I will not say that such emotions, even when expended on creatures, are ever wasted. For however unworthy may be the objects on which they are lavished, the man himself is the better and the higher for having cherished them. The mother, when she forgets self in her child, though her love and self-forgetfulness and self-sacrifice may, in some respects, be called but an animal instinct, is elevated and ennobled by the exercise of them. The patriot and the thinker, the philanthropist, ay! even—although I take him to be the lowest in the scale—the soldier who, in some cause which he thinks to be a good one, and not merely in the tigerish madness of the battlefield, throws away his life—are lifted in the scale of being by their self-abnegation.

And so I am not going to say that when men love each other passionately and deeply, and sacrifice themselves for one another, or for some cause or purpose affecting only temporal matters, the precious elixir of love is wasted. God forbid! But I do say that all these objects, sweet and gracious as some of them are, ennobling and elevating as some of them are, if they are taken apart from God, are insufficient to fill your hearts: and that if they are slipped in between you and God, as they often are, then they bring sin and sorrow.

There is nothing more tragic in this world than the misdirection of man’s capacity for love and sacrifice. It is like the old story in the Book of Daniel, which tells how the heathen monarch made a great feast, and when the wine began to inflame the guests, sent for the sacred vessels taken from the Temple of Jerusalem, that had been used for Jehovah’s worship; and (as the narrative says, with a kind of shudder at the profanation), ‘They brought the golden vessels that were taken out of the temple of the House of God, which was at Jerusalem, and the king and his princes, his wives and his concubines, drank in them. They drank wine and praised the gods.’ So this heart of mine, which, as I said, has the Master’s initials and His arms engraven upon it, in token that it is His cup, I too often fill with the poisonous and intoxicating draught of earthly pleasure and earthly affections; and as I drink it, the madness goes through my veins, and I praise gods of my own making instead of Him whom alone I ought to love.

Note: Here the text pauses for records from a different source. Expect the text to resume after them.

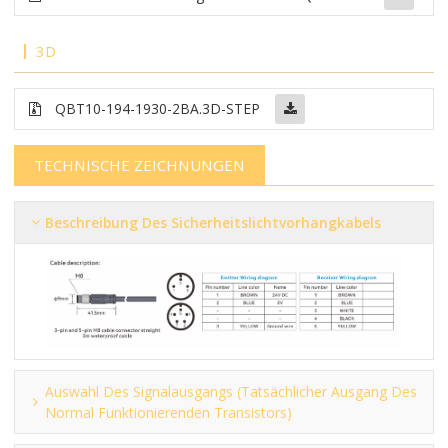
3D
QBT10-194-1930-2BA.3D-STEP
TECHNISCHE ZEICHNUNGEN
Beschreibung Des Sicherheitslichtvorhangkabels
Auswahl Des Signalausgangs (tatsächlicher Ausgang Des
Normal Funktionierenden Transistors)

Ah, brethren! we should be our own rebukers in this matter, and the heroism of the world should put to shame the cowardice and the selfishness of the Church. Contrast the depth of your affection for your household with the tepidity of your love for your Saviour. Contrast the willingness with which you sacrifice yourself for some dear one with the grudgingness with which you yield yourselves to Him. Contrast the rest and the sense of satisfaction in the presence of those whom you love, and your desolation when they are absent, with the indifference whether you have Christ beside you or not. And remember that the measure of your power of loving is the measure of your obligation to love your Lord; and that if you are all frost to Him and all fervour to them, then in a very solemn sense ‘a man’s foes shall be they of his own household.’ ‘He that loveth father or mother more than Me is not worthy of Me.’

And so let me gather all that I have been saying into the one earnest beseeching of you that you would bring that power of uncalculating love and self-sacrificing affection which is in you, and would fasten it where it ought to fix—on Christ who died on the cross for you. Such a love will bring blessedness to you. Such a love will ennoble and dignify your whole nature, and make you a far greater and fairer man or woman than you ever otherwise could be. Like some little bit of black carbon put into an electric current, my poor nature will flame into beauty and radiance when that spark touches it. So love Him and be at peace; give yourselves to Him and He will give you back yourselves, ennobled and transfigured by the surrender. Lay yourselves on His altar, and that altar will sanctify both the giver and the gift. If you can take this rough Philistine soldier’s words in their spirit, and in a higher sense say, ‘Whether I live I live unto the Lord, or whether I die I die unto the Lord; living or dying, I am the Lord’s,’ He will let you enlist in His army; and give you for your marching orders this command and this hope, ‘If any man serve Me let him follow Me; and where I am there shall also My servant be.’